Von der Darstellung des Tatbestandes wird gemäß § 543 ZPO abgesehen.

Entscheidungsgründe

2

Die Berufung ist nicht begründet, das Landgericht hat die einstweilige Verfügung mit in der Sache zutreffenden Erwägungen, auf die zur Vermeidung von Wiederholungen Bezug genommen wird, erlassen.
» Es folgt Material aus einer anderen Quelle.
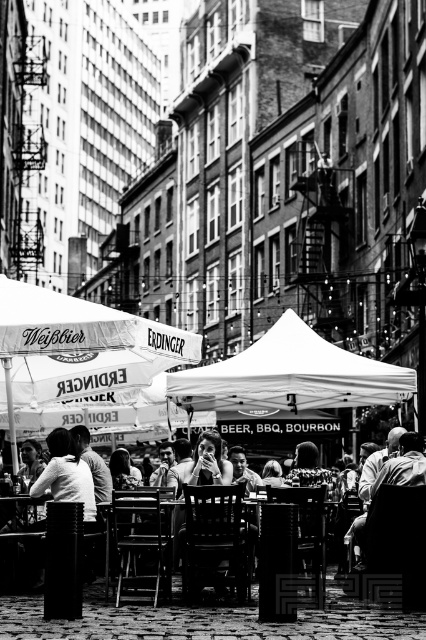 You are a photographer trying to capture a shot of the white fabric canopy at center and the dark hair at lower right. Which object is positioned closer to the camera?

The white fabric canopy at center is closer to the camera than the dark hair at lower right.

You are a photographer standing at the edge of the cobblestone street in the image. You want to take a photo of the dark hair at lower right without including the white fabric canopy at center in the frame. Is it possible to do so by moving your position? Explain your reasoning.

The white fabric canopy at center is located above dark hair at lower right, so moving your position might allow you to angle the camera downward to capture the dark hair at lower right while avoiding the canopy. However, since the canopy is directly above, it may still block part of the view unless you move far enough to the side or back to get a clear angle.

You are standing in the outdoor dining area and want to know how far the point at coordinates [264,369] is from you. Can you determine the distance?

The point at coordinates [264,369] is 54.72 meters away from you.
Der Anspruch der Beklagten rechtfertigt sich gemäß den §§ 862, 1004 BGB.

3

Was die Berufung dagegen vorbringt, überzeugt im Ergebnis nicht.

4

1.

Der Senat ist nicht der Ansicht, daß die einstweilige Verfügung ohne Sachprüfung aus lediglich formalen Erwägungen bereits deshalb aufgehoben werden muß, weil sie nicht innerhalb eines Monats nach Erlaß im Parteibetrieb zugestellt worden ist.

5

a)

Nach § 929 Abs. 2 i.V.m. § 936 ZPO ist die Vollziehung eines Arrestbefehls oder einer einstweiligen Verfügung unstatthaft, wenn seit dem Tage, an dem der Befehl verkündet oder der Partei, auf deren Gesuch er erging, zugestellt ist, ein Monat verstrichen ist.

6

b)

In Rechtsprechung und Literatur (Zöller/Vollkommer, 15. Aufl. 1987, RdN 4 ff; Baumbach/Lauterbach/Hartmann, 48. Aufl. 1990, RdN 2 B b cc, jeweils zu § 929 ZPO mit ausführlichen Rechtsprechungsnachweisen) besteht zunächst Übereinstimmung darüber, daß nach dem Sinn dieser Vorschrift die alsbalige Durchsetzung der Maßnahmen des einstweiligen Rechtsschutzes sichergestellt werden und gleichzeitig der Gläubiger gewarnt und ihm eine Bevorratung mit Vollstreckungstiteln verwehrt werden sollen. Der Schuldner muß demgegenüber zuverlässige Kenntnis über die gegen ihn ergangenen Maßnahmen erhalten, außerdem soll ihm ein Ausgleich dafür gegeben werden, daß der Gläubiger in einem vereinfachten Verfahren einen Vollstreckungstitel unter erleichterten Umständen erlangen kann. Darüber hinaus soll der Vollzug der einstweiligen Verfügung unter wesentlich veränderten Verhältnissen verhütet werden (BVerfG NJW 1988, 3141) und schließlich hat diese Vorschrift den Sinn, dem Schuldner die Ernsthaftigkeit der Absichten des Gläubigers zu verdeutlichen.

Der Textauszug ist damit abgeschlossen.